A combinatorial identity involving generalized harmonic numbers The $n$-th harmonic number is defined as
$$
H_n=\sum_{k=1}^{n}\frac{1}{k},
$$
and the generalized harmonic numbers are defined by
$$
H_{n}^{(r)}=\sum_{k=1}^{n}\frac{1}{k^r}.
$$
Recently, I have found the following combinatorial identity involving the second-order harmonic numbers (I have computational evidence).
Question:
\begin{align}
\sum_{s=0}^{m}{2s\choose s}{s\choose m-s}\frac{(-1)^s }{s+1}H_{s}^{(2)}=\frac{2(-1)^m}{m+1}\sum_{s=0}^m H_{s}^{(2)}. 
\end{align}
Is this a known combinatorial identity?

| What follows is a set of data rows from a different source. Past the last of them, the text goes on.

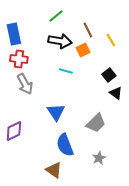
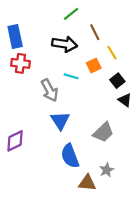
green line: (56, 16) -> (71, 14), moved
yellow line: (111, 40) -> (112, 53), moved
orange square: (83, 50) -> (94, 66), moved
gray arrow: (25, 84) -> (50, 90), moved
brown triangle: (54, 170) -> (87, 183), moved, turned -30

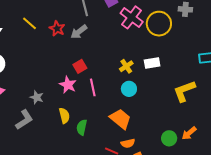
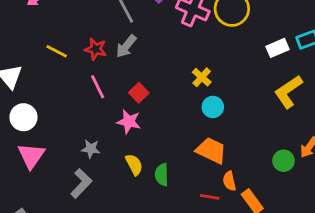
white rectangle: (152, 63) -> (277, 48), moved
pink line: (93, 87) -> (98, 87), moved
orange semicircle: (128, 143) -> (229, 181), turned 104

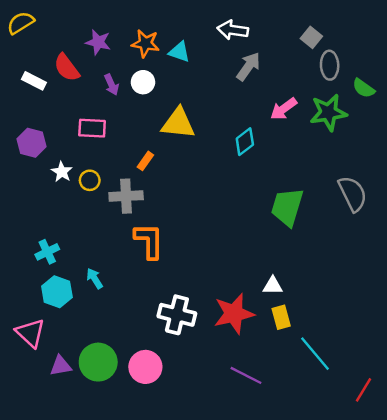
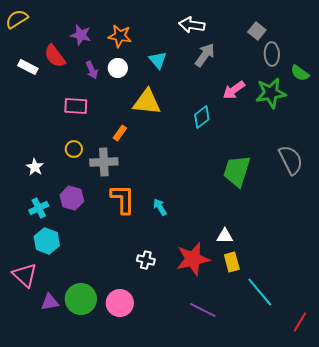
cyan triangle: (179, 52) -> (158, 60), moved, turned 30
purple hexagon: (32, 143) -> (72, 198), moved
white star: (62, 172) -> (35, 167), moved
cyan arrow: (95, 278) -> (160, 207), moved
white cross: (177, 315) -> (146, 260), size x0.6

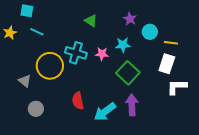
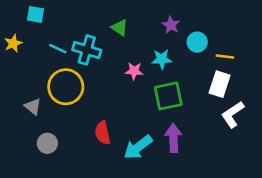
cyan line: (37, 32) -> (58, 49), moved
cyan cross: (76, 53) -> (87, 50), moved
green square: (128, 73) -> (168, 96), turned 35
white L-shape: (177, 87) -> (233, 114), turned -35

Any proof or reference?
However, if I replace $H_s^{(2)}$ by other generalized harmonic numbers in the above identity, I can not find some similar identities.
Note:
This combinatorial identity was motivated by the following identity
\begin{align}
\sum_{s=0}^{m}{2s\choose s}{s\choose m-s}\frac{(-1)^s}{s+1}=(-1)^m.
\end{align}
One can refer to How to prove $\sum_{s=0}^{m}{2s\choose s}{s\choose m-s}\frac{(-1)^s}{s+1}=(-1)^m$?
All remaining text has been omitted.